***** Data extracts
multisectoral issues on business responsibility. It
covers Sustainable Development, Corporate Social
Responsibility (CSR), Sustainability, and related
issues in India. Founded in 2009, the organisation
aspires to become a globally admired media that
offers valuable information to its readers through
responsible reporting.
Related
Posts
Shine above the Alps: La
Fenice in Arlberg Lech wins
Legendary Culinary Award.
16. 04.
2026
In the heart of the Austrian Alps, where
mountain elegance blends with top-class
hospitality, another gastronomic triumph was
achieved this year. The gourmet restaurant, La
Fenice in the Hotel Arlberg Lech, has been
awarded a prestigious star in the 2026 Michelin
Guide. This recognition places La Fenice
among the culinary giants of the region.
**********
***** Data extracts
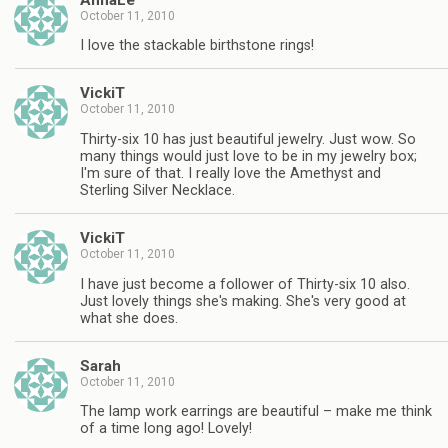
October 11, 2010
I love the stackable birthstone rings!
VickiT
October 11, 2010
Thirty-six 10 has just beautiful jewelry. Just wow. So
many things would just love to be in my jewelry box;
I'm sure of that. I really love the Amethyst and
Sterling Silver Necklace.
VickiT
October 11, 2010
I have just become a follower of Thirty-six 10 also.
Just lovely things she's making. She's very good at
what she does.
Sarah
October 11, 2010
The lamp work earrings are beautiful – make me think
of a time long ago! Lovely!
**********
What the task requires: In the entries above, find the line with "many things would" and the line with "of a time long ago! Lovely!", then restate word for word both of them and every line between, with nothing more.

Written answer:
many things would just love to be in my jewelry box;
I'm sure of that. I really love the Amethyst and
Sterling Silver Necklace.
VickiT
October 11, 2010
I have just become a follower of Thirty-six 10 also.
Just lovely things she's making. She's very good at
what she does.
Sarah
October 11, 2010
The lamp work earrings are beautiful – make me think
of a time long ago! Lovely!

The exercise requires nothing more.